Problem
All entries below must be output word for word, and the pictures left behind.

*-*-*

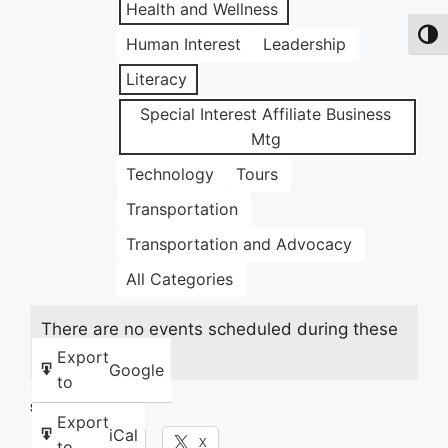
Health and Wellness
Toggl
Human Interest
Leadership
Literacy
Special Interest Affiliate Business
Mtg
Technology
Tours
Transportation
Transportation and Advocacy
All Categories
There are no events scheduled during these
dates.
Export
Google
to
Share this:
Export
iCal
Facebook
X
to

*-*-*

Output below
Health and Wellness
Toggl
Human Interest
Leadership
Literacy
Special Interest Affiliate Business
Mtg
Technology
Tours
Transportation
Transportation and Advocacy
All Categories
There are no events scheduled during these
dates.
Export
Google
to
Share this:
Export
iCal
Facebook
X
to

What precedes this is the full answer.